• What needs to be done:
Once you find the line with "competitiva." in the data that follows, repeat it and every line after it exactly, through the line with "Ahorro de Intereses".

[Data entries]
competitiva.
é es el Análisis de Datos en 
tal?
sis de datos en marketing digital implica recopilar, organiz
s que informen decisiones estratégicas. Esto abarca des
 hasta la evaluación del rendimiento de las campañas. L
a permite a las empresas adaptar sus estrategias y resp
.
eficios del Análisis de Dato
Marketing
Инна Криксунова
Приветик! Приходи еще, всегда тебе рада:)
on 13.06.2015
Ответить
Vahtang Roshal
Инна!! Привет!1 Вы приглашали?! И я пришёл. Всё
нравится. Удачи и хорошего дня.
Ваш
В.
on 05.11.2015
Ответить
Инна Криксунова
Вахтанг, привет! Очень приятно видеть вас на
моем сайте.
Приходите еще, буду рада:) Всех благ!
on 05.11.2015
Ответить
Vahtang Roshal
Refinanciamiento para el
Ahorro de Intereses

==

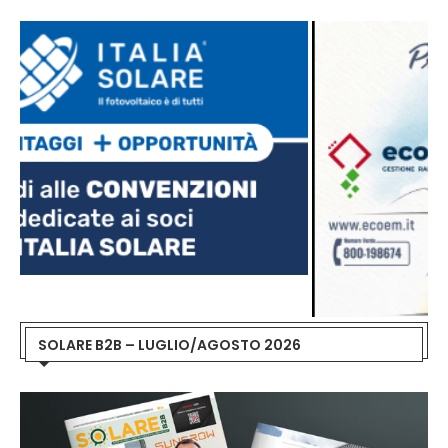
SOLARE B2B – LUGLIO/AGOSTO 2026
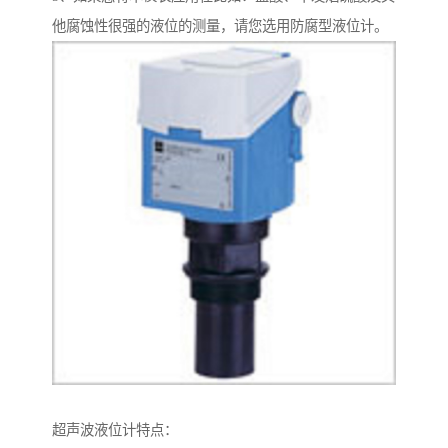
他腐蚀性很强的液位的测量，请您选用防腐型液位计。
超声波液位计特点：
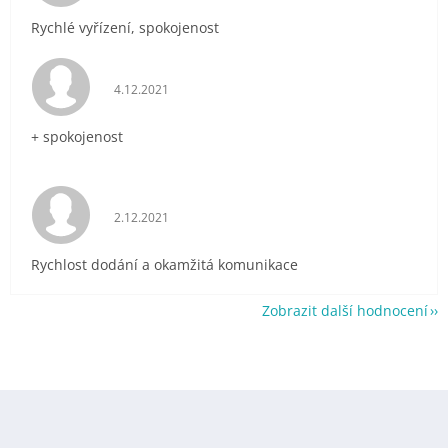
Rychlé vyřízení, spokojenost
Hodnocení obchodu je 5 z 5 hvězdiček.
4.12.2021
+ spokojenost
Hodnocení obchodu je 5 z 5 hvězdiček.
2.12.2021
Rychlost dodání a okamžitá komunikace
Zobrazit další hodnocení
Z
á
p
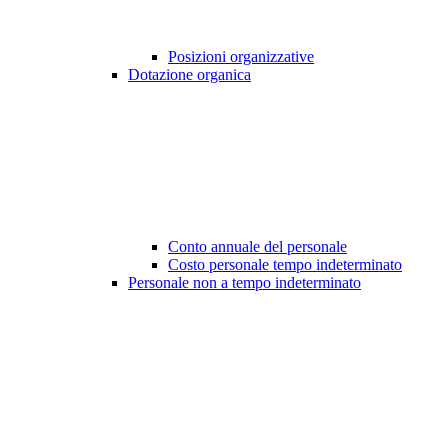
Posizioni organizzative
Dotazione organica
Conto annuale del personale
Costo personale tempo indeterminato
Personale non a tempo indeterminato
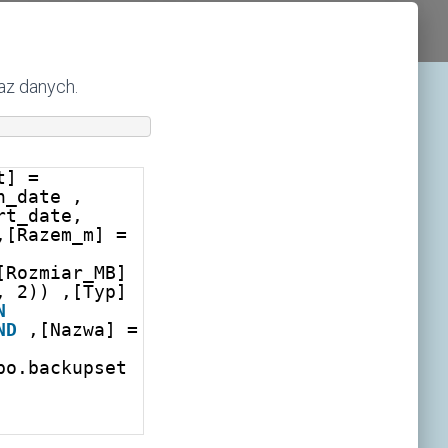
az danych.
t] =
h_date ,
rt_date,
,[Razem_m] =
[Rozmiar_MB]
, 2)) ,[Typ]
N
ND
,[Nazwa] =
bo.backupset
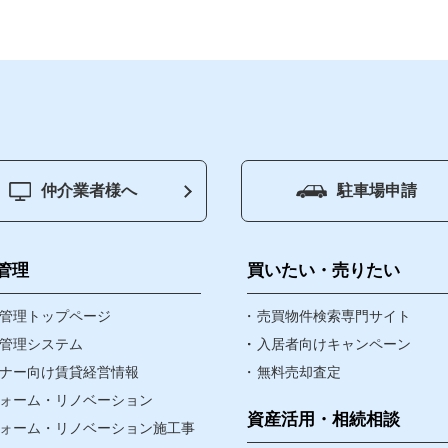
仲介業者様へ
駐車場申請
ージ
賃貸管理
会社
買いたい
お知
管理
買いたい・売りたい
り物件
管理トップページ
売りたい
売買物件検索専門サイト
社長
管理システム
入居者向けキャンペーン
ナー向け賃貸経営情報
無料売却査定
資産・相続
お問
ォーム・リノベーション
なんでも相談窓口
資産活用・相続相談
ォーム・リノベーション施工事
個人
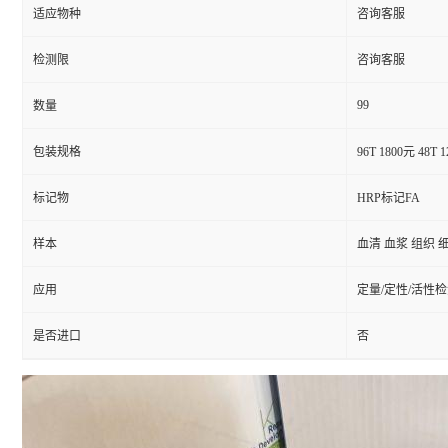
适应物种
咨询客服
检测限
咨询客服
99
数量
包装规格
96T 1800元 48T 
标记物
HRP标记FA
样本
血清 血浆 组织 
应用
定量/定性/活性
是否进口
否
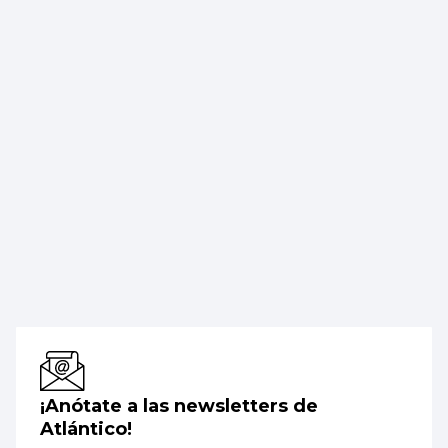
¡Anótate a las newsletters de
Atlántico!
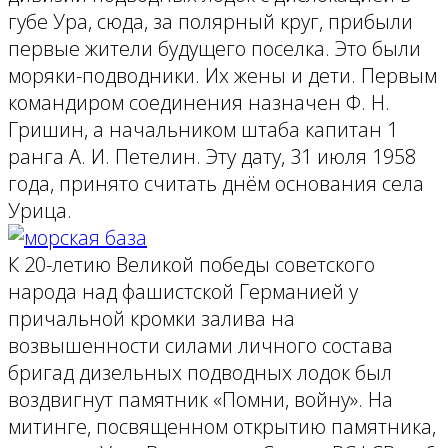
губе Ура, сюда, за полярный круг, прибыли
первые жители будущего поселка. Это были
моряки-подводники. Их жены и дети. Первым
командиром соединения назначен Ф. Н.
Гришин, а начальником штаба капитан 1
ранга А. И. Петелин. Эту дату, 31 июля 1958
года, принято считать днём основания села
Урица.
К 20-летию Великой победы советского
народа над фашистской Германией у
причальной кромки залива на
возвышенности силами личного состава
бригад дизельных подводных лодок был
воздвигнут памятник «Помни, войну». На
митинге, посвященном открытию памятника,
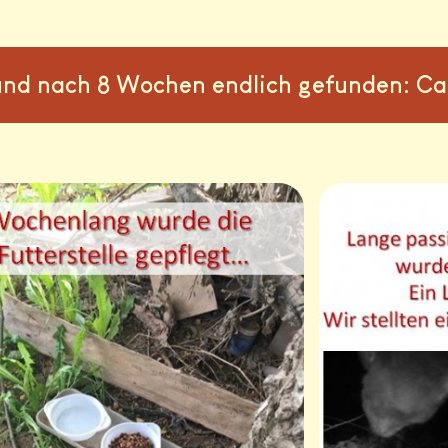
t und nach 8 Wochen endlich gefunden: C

• Task response:
competitiva.
é es el Análisis de Datos en 
tal?
sis de datos en marketing digital implica recopilar, organiz
s que informen decisiones estratégicas. Esto abarca des
 hasta la evaluación del rendimiento de las campañas. L
a permite a las empresas adaptar sus estrategias y resp
.
eficios del Análisis de Dato
Marketing
Инна Криксунова
Приветик! Приходи еще, всегда тебе рада:)
on 13.06.2015
Ответить
Vahtang Roshal
Инна!! Привет!1 Вы приглашали?! И я пришёл. Всё
нравится. Удачи и хорошего дня.
Ваш
В.
on 05.11.2015
Ответить
Инна Криксунова
Вахтанг, привет! Очень приятно видеть вас на
моем сайте.
Приходите еще, буду рада:) Всех благ!
on 05.11.2015
Ответить
Vahtang Roshal
Refinanciamiento para el
Ahorro de Intereses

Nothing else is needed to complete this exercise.